▶ **Activity**
A faithful copy of every entry, with the pictures removed, is what is needed here.

┌─ Material for this exercise

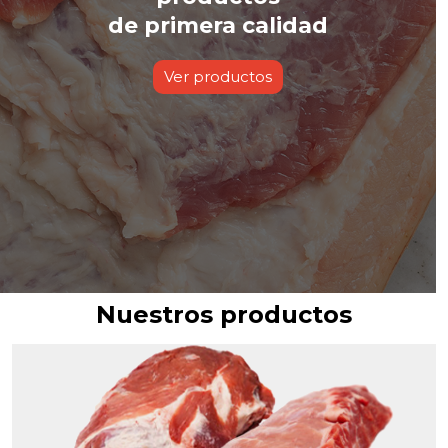
de primera calidad
Ver productos
Nuestros productos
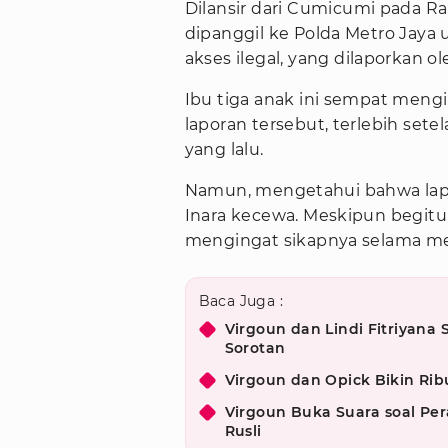
Dilansir dari Cumicumi pada Ra
dipanggil ke Polda Metro Jaya
akses ilegal, yang dilaporkan 
Ibu tiga anak ini sempat meng
laporan tersebut, terlebih se
yang lalu.
Namun, mengetahui bahwa lap
Inara kecewa. Meskipun begitu,
mengingat sikapnya selama m
Baca Juga :
Virgoun dan Lindi Fitriyana
Sorotan
Virgoun dan Opick Bikin Ri
Virgoun Buka Suara soal Pera
Rusli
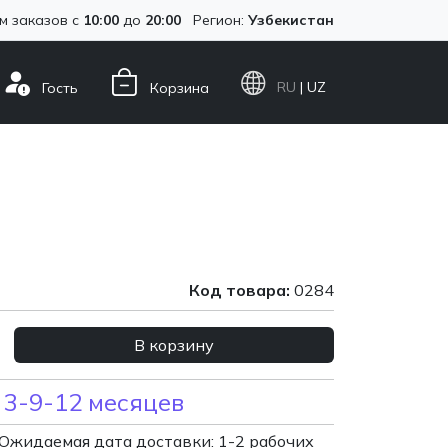
м заказов с
10:00
до
20:00
Регион:
Узбекистан
RU
| UZ
Гость
Корзина
Код товара:
0284
В корзину
 3-9-12 месяцев
Ожидаемая дата доставки: 1-2 рабочих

└─

▶ **Expected answer**
de primera calidad
Ver productos
Nuestros productos
Dilansir dari Cumicumi pada Ra
dipanggil ke Polda Metro Jaya
akses ilegal, yang dilaporkan 
Ibu tiga anak ini sempat meng
laporan tersebut, terlebih se
yang lalu.
Namun, mengetahui bahwa lap
Inara kecewa. Meskipun begitu,
mengingat sikapnya selama m
Baca Juga :
Virgoun dan Lindi Fitriyana
Sorotan
Virgoun dan Opick Bikin Ri
Virgoun Buka Suara soal Pera
Rusli
м заказов с
10:00
до
20:00
Регион:
Узбекистан
RU
| UZ
Гость
Корзина
Код товара:
0284
В корзину
 3-9-12 месяцев
Ожидаемая дата доставки: 1-2 рабочих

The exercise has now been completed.